13 de febrero 2013 - 00:00

Un retiro sereno y reflexivo, fiel al estilo de Ratzinger

Joseph Ratzinger
Joseph Ratzinger
Ciudad del Vaticano - Todos los compromisos públicos hasta el 28 de febrero del Papa están confirmados, comenzando con la audiencia general de hoy y el ritual de las Cenizas por la tarde.

La única variante esta tarde será que el rito que da comienzo a la Cuaresma no se celebrará en Santa Sabina, sino en San Pedro, porque se prevé una gran afluencia de fieles.

De ese modo transcurren las primeras horas de Benedicto XVI luego de anunciar que dejará de ser Papa el 28 de este mes a las 20, hora en que habitualmente termina su jornada de trabajo.

Las personas más cercanas a él lo describen como sereno tras la decisión tomada y el Vaticano aclaró que hasta fin de mes la agenda papal se respetará.

Hay atención sobre los últimos discursos públicos, desde las audiencias hasta a los Angelus.

Están confirmadas, además, las audiencias a dos presidentes, el rumano Traian Basescu y el guatemalteco Otto Pérez Molina, mientras «sus» párrocos, el clero de Roma, esperan con una cierta inquietud la audiencia del jueves próximo. Del 17 al 23 se prevé el retiro regular de Cuaresma con la curia.

En cambio, no parece factible que se publique la cuarta Encíclica, dedicada a la Fe.

Nada impedirá a Joseph Ratzinger completarla una vez que haya dejado el papado, pero obviamente ya no será una Encíclica sino otro tipo de documento, como aclaró el portavoz de la Santa Sede, el sacerdote Federico Lombardi.

El Papa que ha renunciado, por primera vez en seis siglos, no huyó ni frente a maniobras extrañas ni ante las responsabilidades, escribió el diario vaticano LOsservatore Romano.

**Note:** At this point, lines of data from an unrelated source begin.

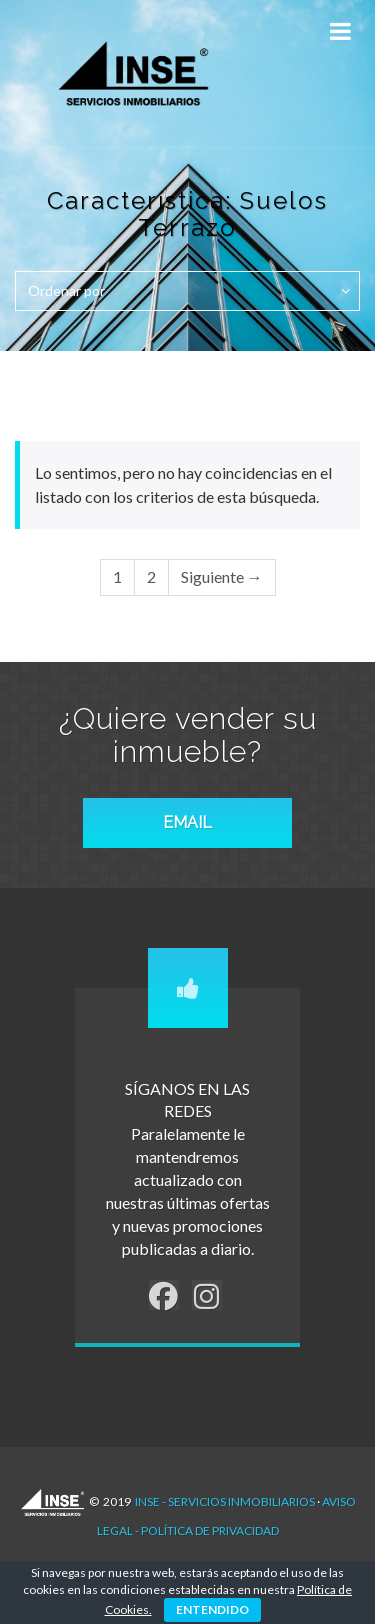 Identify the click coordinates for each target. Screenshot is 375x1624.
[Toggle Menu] (340, 31)
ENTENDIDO (212, 1609)
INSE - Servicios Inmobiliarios (225, 1501)
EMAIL (187, 822)
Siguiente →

Ese medio recordó que como teólogo, obispo, cardenal y Papa, Ratzinger siempre estuvo en la «contracorriente» para anunciar a Jesús a las personas.

«Tomó esta decisión con humildad, coraje y sabiduría evaluando su propia situación ante Dios. Esto es uno de los mensajes de su gesto, que habla no sólo por la Iglesia sino de cada persona», destacó Lombardi.

Esa es la respuesta a quienes se preguntan si detrás de la renuncia de Benedicto XVI hay maniobras eclesiales desconocidas.

Los canónigos y los expertos se dedican en tanto a estudiar esta «situación inédita», como dijo el vocero papal.

Muchas son las cuestiones que se deberán afrontar, desde el nombre con el cual dirigirse al Papa actual hasta las marcas de su pontificado, incluido el anillo y el sello, que serán invalidados.

Benedicto XVI vivirá después del 28 de febrero primero en Castelgandolfo, y luego en el exmonasterio dentro del Vaticano, que será su residencia.

«No está previsto que participe en el cónclave», dijo Lombardi, ni tendrá roles operativos en dicasterios pontificios.

En síntesis, no interferirá de manera alguna en el ministerio de su sucesor. «Es una persona muy discreta, seguramente no interferirá, de eso podemos estar seguros», destacó el vocero.

«Creo que es equivocado» leer la renuncia e interpretarla como la respuesta a problemas limitados, de gobierno o problemas operativos, afirmó Lombardi.

El Papa explicó su decisión «en términos más profundos y espirituales». Poner el acento en problemas de gobernabilidad o de VatiLeaks (filtración de documentos secretos) como significativos es «falso», añadió.

Sobre lo escrito por LOsservatore Romano, sobre el vínculo entre la decisión de renunciar y el viaje a América Latina de marzo pasado, Lombardi invitó a «no concentrar demasiado la atención» en la fecha.

La decisión del Papa «es independiente de casos particulares», ligados al «debilitamiento frente a la vejez»; es una decisión meditada en el tiempo, completó.

(*) Chirri es la periodista de la agencia ANSA que transmitió la primicia mundial gracias a que entiende latín.